● ABOUT THIS EXERCISE: All lines of the records below that contain the word "einfach" must be listed.

--- MATERIAL SUPPLIED ---

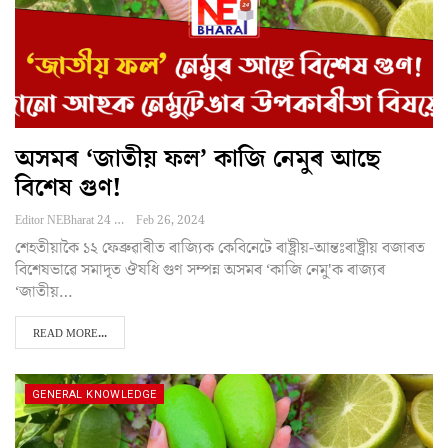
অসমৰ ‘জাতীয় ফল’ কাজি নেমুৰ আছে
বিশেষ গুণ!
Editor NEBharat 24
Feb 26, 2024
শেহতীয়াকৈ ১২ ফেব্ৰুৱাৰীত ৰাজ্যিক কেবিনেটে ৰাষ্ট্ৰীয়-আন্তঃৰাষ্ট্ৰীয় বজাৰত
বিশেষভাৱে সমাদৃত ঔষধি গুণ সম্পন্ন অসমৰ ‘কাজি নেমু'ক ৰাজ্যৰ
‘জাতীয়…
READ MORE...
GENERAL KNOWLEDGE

---
--- MATERIAL SUPPLIED ---

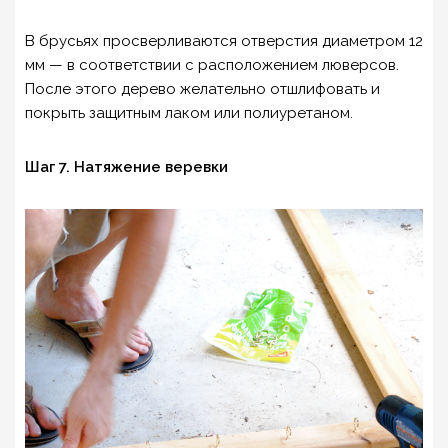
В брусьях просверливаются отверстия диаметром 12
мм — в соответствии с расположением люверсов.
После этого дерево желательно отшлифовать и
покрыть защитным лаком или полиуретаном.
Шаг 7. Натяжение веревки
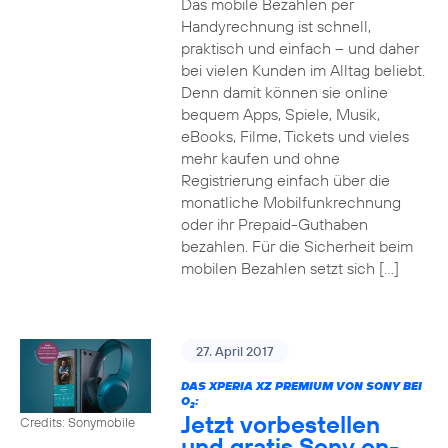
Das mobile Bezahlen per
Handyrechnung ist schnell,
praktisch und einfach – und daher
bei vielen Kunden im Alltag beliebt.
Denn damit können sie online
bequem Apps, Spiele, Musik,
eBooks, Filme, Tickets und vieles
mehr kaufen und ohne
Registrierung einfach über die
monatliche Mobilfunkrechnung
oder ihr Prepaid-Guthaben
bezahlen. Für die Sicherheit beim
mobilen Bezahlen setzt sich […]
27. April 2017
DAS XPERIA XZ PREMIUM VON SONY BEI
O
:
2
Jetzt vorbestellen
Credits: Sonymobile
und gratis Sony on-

---
--- MATERIAL SUPPLIED ---

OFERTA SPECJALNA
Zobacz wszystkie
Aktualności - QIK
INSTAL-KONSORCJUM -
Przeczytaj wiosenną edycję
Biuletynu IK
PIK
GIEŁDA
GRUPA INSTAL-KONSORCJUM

---

● RESULT OF THIS EXERCISE:
praktisch und einfach – und daher
Registrierung einfach über die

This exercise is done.